It was a group almost entirely of women – most of them in their 60s, holding axes and spades. Not a sight we had expected to run into. We were in Keelathirupanthuruthi village in Thiruvaiyaru block of Tamil Nadu’s Thanjavur district
On a hot and humid May day, as we drove along the slender alleys of the village, around 40 kilometres from Thanjavur city, we encountered a different picture of India’s growth story: all the women were working on an MNREGA (Mahatma Gandhi National Rural Employment Guarantee Act) site. Most of them were frail and fatigued. All were from landless or marginal farm households, and belonged to economically backward castes or were Dalits. There were a few old men too.
“There are about 100 women in this group,” J. Ananthi, 42, the team leader and a member of the village panchayat, told us.

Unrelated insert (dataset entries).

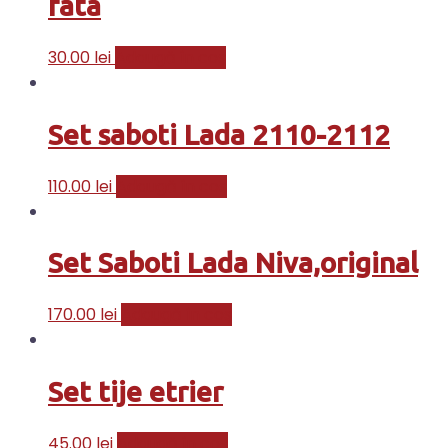
fata
30.00
lei
Adaugă în coș
Set saboti Lada 2110-2112
110.00
lei
Adaugă în coș
Set Saboti Lada Niva,original
170.00
lei
Adaugă în coș
Set tije etrier
45.00
lei
Adaugă în coș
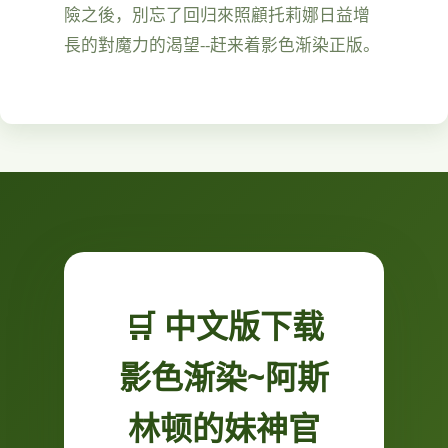
險之後，別忘了回归來照顧托莉娜日益增
長的對魔力的渴望--赶来着影色渐染正版。
🛒 中文版下载
影色渐染~阿斯
林顿的妹神官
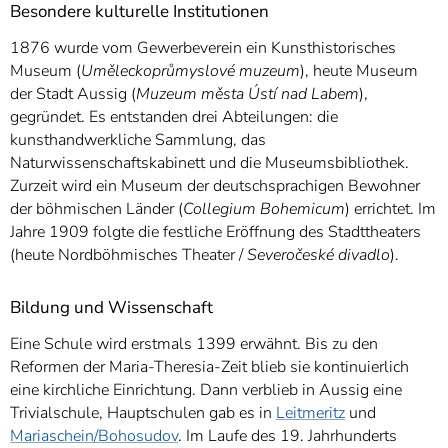
Besondere kulturelle Institutionen
1876 wurde vom Gewerbeverein ein Kunsthistorisches
Museum (
Uměleckoprůmyslové muzeum
), heute Museum
der Stadt Aussig (
Muzeum města Ústí nad Labem
),
gegründet. Es entstanden drei Abteilungen: die
kunsthandwerkliche Sammlung, das
Naturwissenschaftskabinett und die Museumsbibliothek.
Zurzeit wird ein Museum der deutschsprachigen Bewohner
der böhmischen Länder (
Collegium Bohemicum
) errichtet. Im
Jahre 1909 folgte die festliche Eröffnung des Stadttheaters
(heute Nordböhmisches Theater /
Severočeské divadlo
).
Bildung und Wissenschaft
Eine Schule wird erstmals 1399 erwähnt. Bis zu den
Reformen der Maria-Theresia-Zeit blieb sie kontinuierlich
eine kirchliche Einrichtung. Dann verblieb in Aussig eine
Trivialschule, Hauptschulen gab es in
Leitmeritz
und
Mariaschein/Bohosudov
. Im Laufe des 19. Jahrhunderts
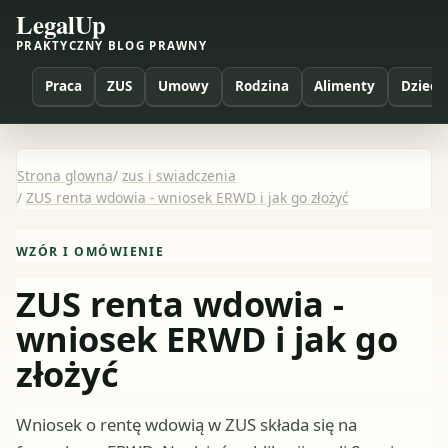
LegalUp
PRAKTYCZNY BLOG PRAWNY
Praca
ZUS
Umowy
Rodzina
Alimenty
Dzieci
Strona glowna
/
zus i swiadczenia
/
ZUS renta wdowia - wniosek ERWD i jak go złożyć
WZÓR I OMÓWIENIE
ZUS renta wdowia -
wniosek ERWD i jak go
złożyć
Wniosek o rentę wdowią w ZUS składa się na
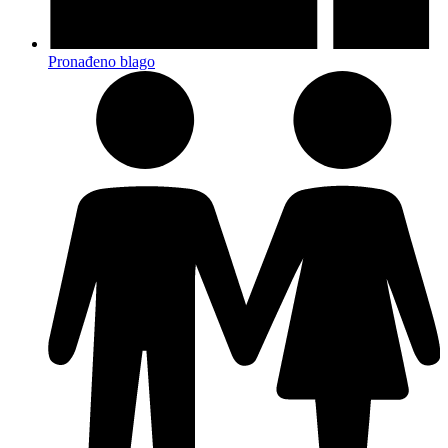
Pronađeno blago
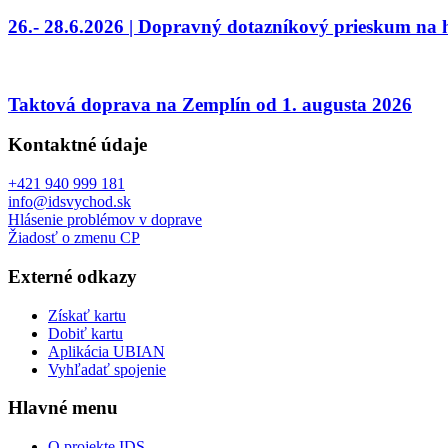
26.- 28.6.2026 | Dopravný dotazníkový prieskum na
Taktová doprava na Zemplín od 1. augusta 2026
Kontaktné údaje
+421 940 999 181
info@idsvychod.sk
Hlásenie problémov v doprave
Žiadosť o zmenu CP
Externé odkazy
Získať kartu
Dobiť kartu
Aplikácia UBIAN
Vyhľadať spojenie
Hlavné menu
O projekte IDS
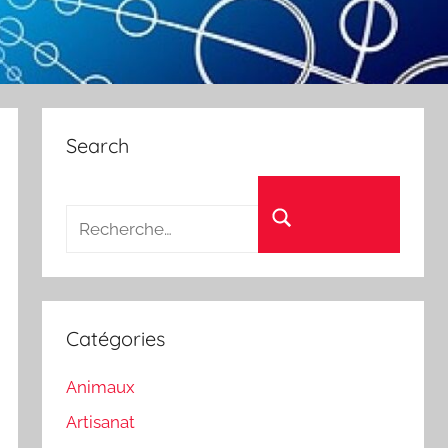
Search
Recherche pour :
Rechercher
Catégories
Animaux
Artisanat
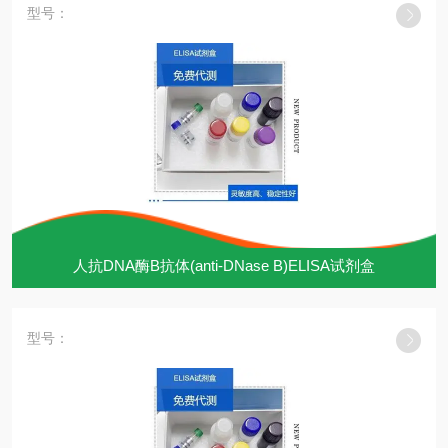
型号：
人抗DNA酶B抗体(anti-DNase B)ELISA试剂盒
型号：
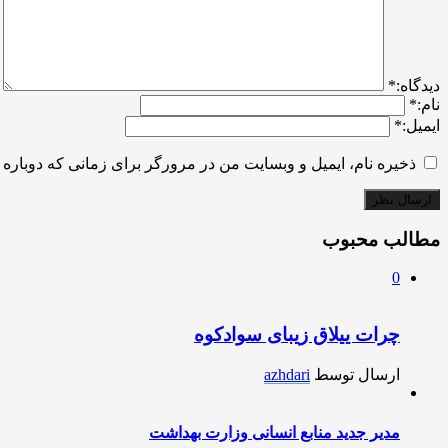
ديدگاه:
*
نام:
*
ایمیل:
*
ذخیره نام، ایمیل و وبسایت من در مرورگر برای زمانی که دوباره 
مطالب محبوب
0
چرات ییلاق زیبای سوادکوه
ارسال توسط
azhdari
مدیر جدید منابع انسانی وزارت بهداشت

I have no photographs of them working – they stopped when they saw us. As they crowded around me and my companion, I realised they had mistaken us for government officials. And they wanted their money.
Their dues had not been paid by the state government for 2-3 three months. A few told me the amounts owed to them ranged from Rs. 10,000 to Rs 15,000. This was because, we were told, the central government had delayed releasing MNREGA funds to the states, and also due to the political instability that Tamil Nadu plunged into after the death of chief minister J. Jayalalitha in December 2016.
Keelathirupanthuruthi is one of several hundred villages in the heart of the once-fertile Cauvery delta – a region that today stands ravaged amid a biting drought. The July-September southwest monsoon in the Cauvery delta is still to fully arrive this year. In 2016, it registered a shortfall, as did the northwest monsoon from October to December. Crop yields dropped sharply, so did incomes and work.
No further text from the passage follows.